説明
陸軍軍医である森鴎外は、職業からみても『阿部一族』などの作品から想像しても、気むずかしい人であったように思える。が、実際はさにあらず。意外にも子煩悩で息子とその友達を引き連れて上野動物園に出かけたり、クリスマスツリーを囲んだり、ガーデニングにいそしんだり、という優しい心の持ち主だった。
鴎外の趣味がガーデニングであったということは、一般にはあまり知られていない。だが、彼の書いた小説や戯曲、翻訳を読むと、かなりの花好きであったことがわかる。それらの作品には、珍しい花を含めてたくさんの植物が登場する。たとえば、『伊澤蘭軒』には百種を超える植物が記されている。また、『秋夕夢』にはミルツス(ギンバイカ)、『澀江抽齋』には柳(ギョリュウ)、『山椒太夫』には柞(カシやナラ類の古名)が使われている。鴎外は博識であったことから多種類の植物が登場すると思われるが、それだけではなく無類の花好きであった。
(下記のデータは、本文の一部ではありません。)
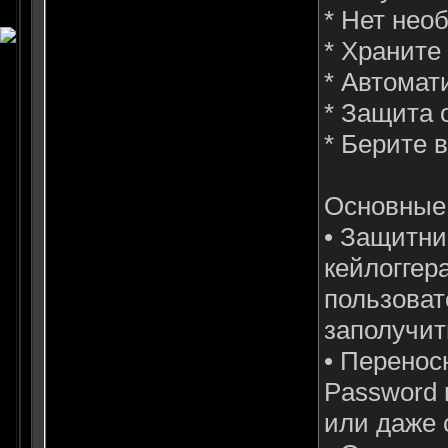
* Нет нео
* Храните
* Автомат
* Защита 
* Берите 
Основные 
• Защитни
кейлоггер
пользоват
заполучит
• Перенос
Password 
или даже 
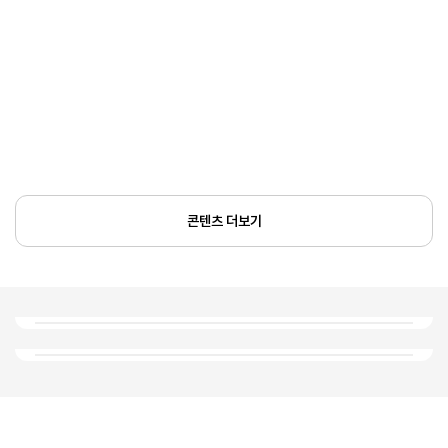
콘텐츠 더보기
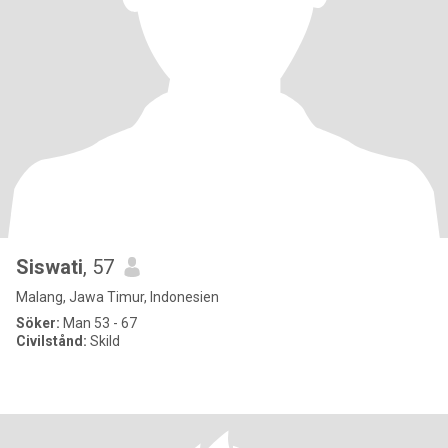
Siswati
, 57
Malang, Jawa Timur, Indonesien
Söker:
Man 53 - 67
Civilstånd:
Skild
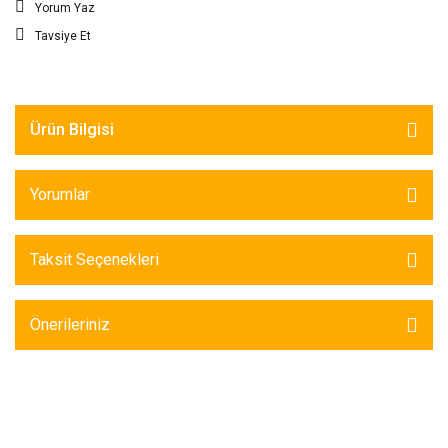
Yorum Yaz
Tavsiye Et
Ürün Bilgisi
Yorumlar
Taksit Seçenekleri
Önerileriniz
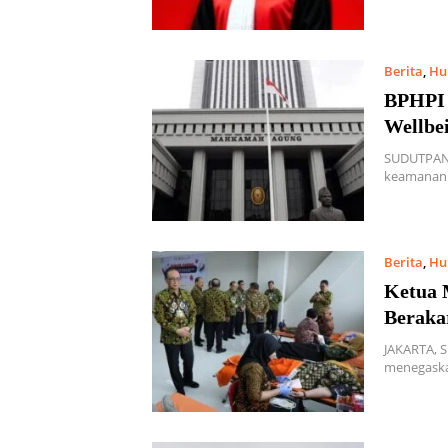
Berita
,
Hu
BPHPI 
Wellbe
SUDUTPAND
keamanan p
Berita
,
Hu
Ketua 
Beraka
JAKARTA, S
menegaskan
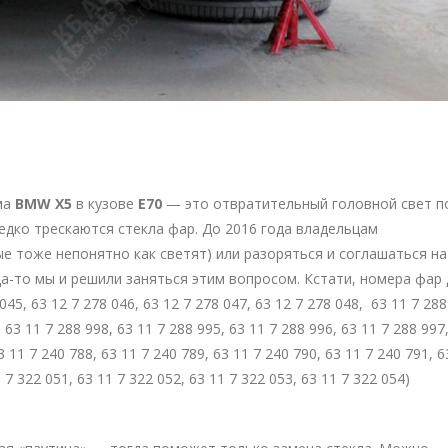
ма
BMW X5
в кузове
E70
— это отвратительный головной свет п
ередко трескаются стекла фар. До 2016 года владельцам
е тоже непонятно как светят) или разоряться и соглашаться на
да-то мы и решили заняться этим вопросом. Кстати, номера фар 
5, 63 12 7 278 046, 63 12 7 278 047, 63 12 7 278 048, 63 11 7 288
 63 11 7 288 998, 63 11 7 288 995, 63 11 7 288 996, 63 11 7 288 997
3 11 7 240 788, 63 11 7 240 789, 63 11 7 240 790, 63 11 7 240 791, 6
 7 322 051, 63 11 7 322 052, 63 11 7 322 053, 63 11 7 322 054)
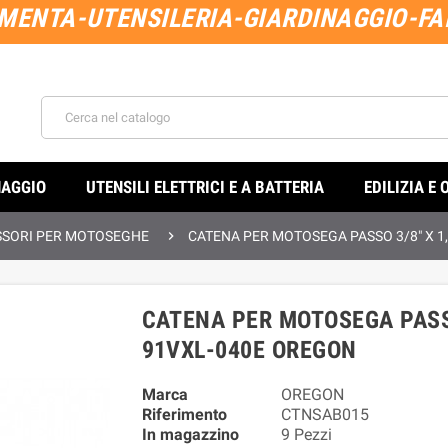
MENTA-UTENSILERIA-GIARDINAGGIO-FAI
NAGGIO
UTENSILI ELETTRICI E A BATTERIA
EDILIZIA E 

SSORI PER MOTOSEGHE
CATENA PER MOTOSEGA PASSO 3/8" X 1
CATENA PER MOTOSEGA PASSO
91VXL-040E OREGON
Marca
OREGON
Riferimento
CTNSAB015
In magazzino
9 Pezzi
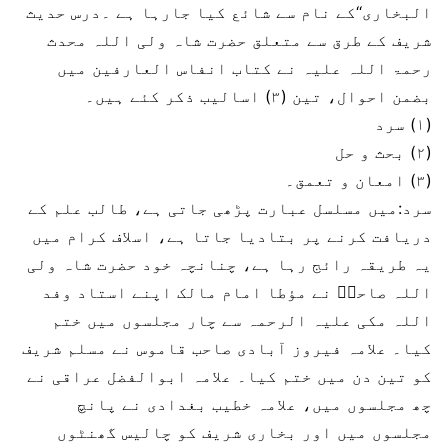
البخاری‘‘کے نام سے شائع کیا جارہا ہے ۔درس حدیث
شریف کے طرق سے متعلق حضرت شاہ ولی اللہ محدث
رحمۃ اللہ علیہ نے کتاب انفاس العارفین میں
بضمن احوال، تین (۳) اسالیب ذکر کئے ہیں۔
(۱) سرد
(۲) بحث و حل
(۳) امعان و تعمق۔
سرد:میں مسلسل عبارت پڑھی جاتی ہے، طالب علم کے
دریافت کرنے پر بتادیا جاتا ہے، اسلاف کرام میں
یہ طریقہ رائج رہا ہے، چنانچہ خود حضرت شاہ ولی
اللہ صاحبؒ نے مؤطا امام مالک اپنے استاد وفد
اللہ مکی علیہ الرحمہ سے چار مجلسوں میں ختم
کیا۔ علامہ فیروز آبادی صاحب قاموس نے مسلم شریف
کو تین دن میں ختم کیا۔ علامہ ابوالفضل عراقی نے
چھ مجلسوں میں، علامہ خطیب بغدادی نے پانچ
مجلسوں میں اور بخاری شریف کو چالیس گھنٹوں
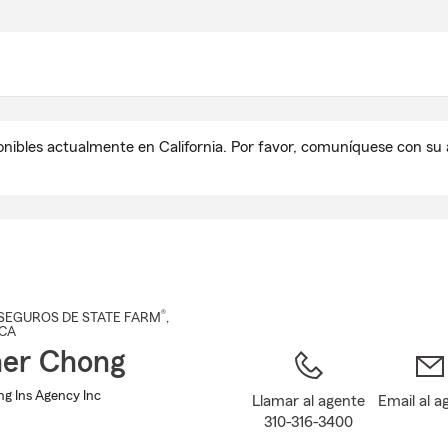
Pasar
al
contenido
principal
onibles actualmente en California. Por favor, comuníquese con s
®
SEGUROS DE STATE FARM
,
 CA
er Chong
g Ins Agency Inc
Llamar al agente
Email al a
310-316-3400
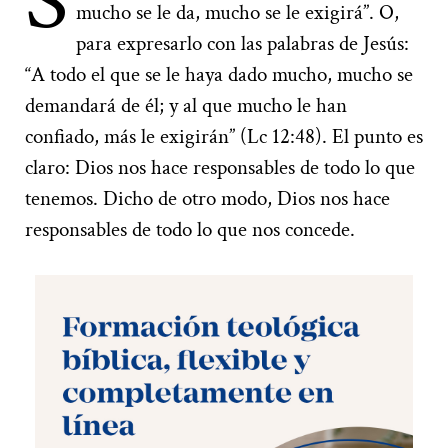
S
mucho se le da, mucho se le exigirá”. O,
para expresarlo con las palabras de Jesús:
“A todo el que se le haya dado mucho, mucho se
demandará de él; y al que mucho le han
confiado, más le exigirán” (Lc 12:48). El punto es
claro: Dios nos hace responsables de todo lo que
tenemos. Dicho de otro modo, Dios nos hace
responsables de todo lo que nos concede.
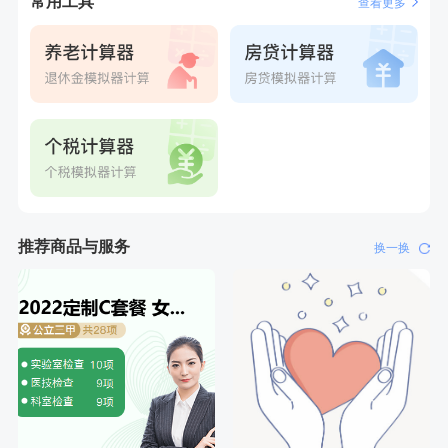
常用工具
查看更多
刚刚
林**
购买了宁安堡新疆无核红枣干150g*2
推荐商品与服务
换一换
自邸の庭には、とくに好んだといわれるナツツバキをはじめとして、グビジンソウ、サントオレア、キキョウ、クジャクソウ、ヒアシンス、マツバボタンなど色とりどり、百種を超える花が植えられていた。鴎外のガーデニング好きは、彼自身が書いた『花暦』と日記が証明している。それらを見ると、彼にとってガーデニングは趣味の一つであっただけでなく、多忙な日常にあって、心をなごませてくれる貴重な時間でもあったのだろう。
鴎外がガーデニングを始めたのは、今から百年以上も前の明治二十五年のこと。以後、彼は大正十一年まで三十一年間の長きにわたって、花に囲まれた暮らしをまっとうした。鴎外の半生をかけて愛した花々を、『花暦』と日記などを通して紹介したい。